In 2016, I placed 12 different self-written poems in the streets of Prague. After less than a week, I began to find other texts and comments that responded directly to the poems I posted.
This started the very first dialogue between me and the city.
That was the reason for me to start placing a several dozen poems in the public space of the city at the beginning of October 2021 — on traffic lights, trash cans or tram stops in the form of smaller stickers, in art cinemas or favorite venues in the form of posters and, last but not least, on rented billboards. I really tried to focus on the whole city as one of the fundamental aspects of my project is to prove that art should never exclude. This was also to further communicate my belief that poetry or art in general simply belongs to the public sphere.
Each of these poems contains a QR code referring to a website, where each of the respondents has the opportunity to answer personal questions. It is also possible to upload files from your photo gallery on the web.
I originally intended to implement this project in order to obtain unique insight that would help me build the core for the script of a film that I wanted to shoot as part of my master's degree.
In the film, I wanted to focus on the anonymous intimacy and the boundaries that we set among ourselves as residents living in the same city. My idea was to connect with a few random passers-by through the poems in the streets and explore how deep relationship we will be able to establish without ever meeting in person or learning who we really are and what part of the city we live in.
However, within just a few months, I managed to gather thousands of testimonies pointing to the uniqueness of each of us.

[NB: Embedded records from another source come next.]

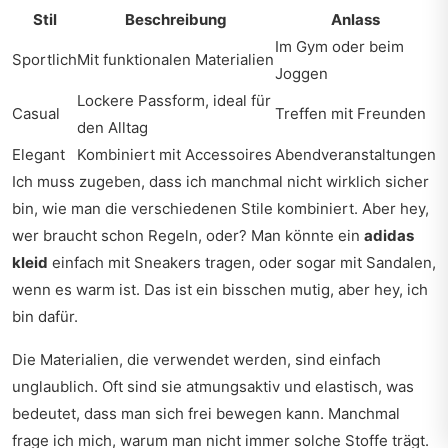
Stil
Beschreibung
Anlass
Im Gym oder beim
Sportlich
Mit funktionalen Materialien
Joggen
Lockere Passform, ideal für
Casual
Treffen mit Freunden
den Alltag
Elegant
Kombiniert mit Accessoires
Abendveranstaltungen
Ich muss zugeben, dass ich manchmal nicht wirklich sicher
bin, wie man die verschiedenen Stile kombiniert. Aber hey,
wer braucht schon Regeln, oder? Man könnte ein
adidas
kleid
einfach mit Sneakers tragen, oder sogar mit Sandalen,
wenn es warm ist. Das ist ein bisschen mutig, aber hey, ich
bin dafür.
Die Materialien, die verwendet werden, sind einfach
unglaublich. Oft sind sie atmungsaktiv und elastisch, was
bedeutet, dass man sich frei bewegen kann. Manchmal
frage ich mich, warum man nicht immer solche Stoffe trägt.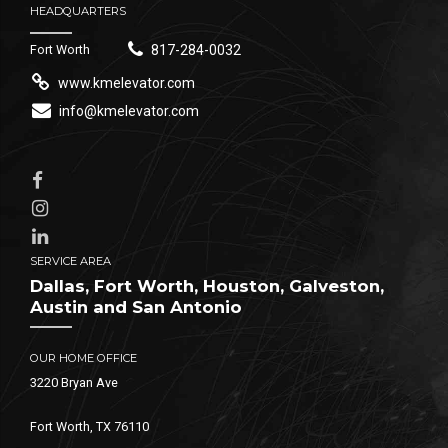
HEADQUARTERS
Fort Worth
817-284-0032
www.kmelevator.com
info@kmelevator.com
SERVICE AREA
Dallas, Fort Worth, Houston, Galveston,
Austin and San Antonio
OUR HOME OFFICE
3220 Bryan Ave
Fort Worth, TX 76110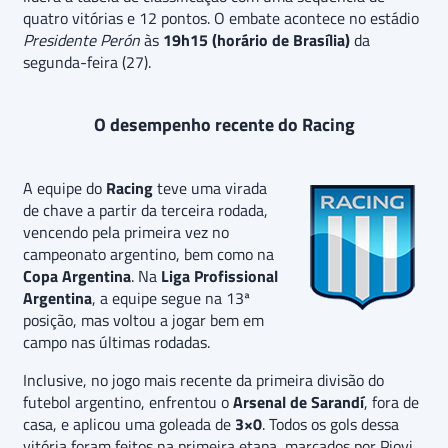
quatro vitórias e 12 pontos. O embate acontece no estádio
Presidente Perón
às
19h15 (horário de Brasília)
da
segunda-feira (27).
O desempenho recente do Racing
A equipe do
Racing
teve uma virada
de chave a partir da terceira rodada,
vencendo pela primeira vez no
campeonato argentino, bem como na
Copa Argentina
. Na
Liga Profissional
Argentina
, a equipe segue na 13ª
posição, mas voltou a jogar bem em
campo nas últimas rodadas.
Inclusive, no jogo mais recente da primeira divisão do
futebol argentino, enfrentou o
Arsenal de Sarandí
, fora de
casa, e aplicou uma goleada de
3×0
. Todos os gols dessa
vitória foram feitos na primeira etapa, marcados por Piovi,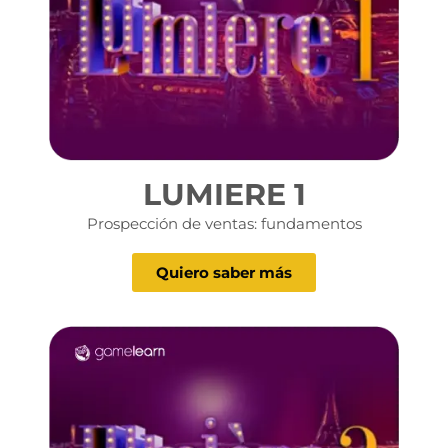
LUMIERE 1
Prospección de ventas: fundamentos
Quiero saber más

It is an incredible collection of opinions from right to left, of all sorts of feelings, artistic expressions and thought processes.
And although many of these statements I managed to gather from the people I share this city with hide enormous power, the greatest lies in all of them placed side by side.
And that was when I began to realize that making a film at this point might be a bit premature.
I began to wage a struggle between a strong and very concrete vision of the film and my inner voice whispering that if I made the film at the moment, I would most likely be deprived of another promising development of the project as such. Eventually, I decided to devote myself fully to the project as I knew that if I devoted enough time to it, it would reach a stage where it would make the film far more interesting.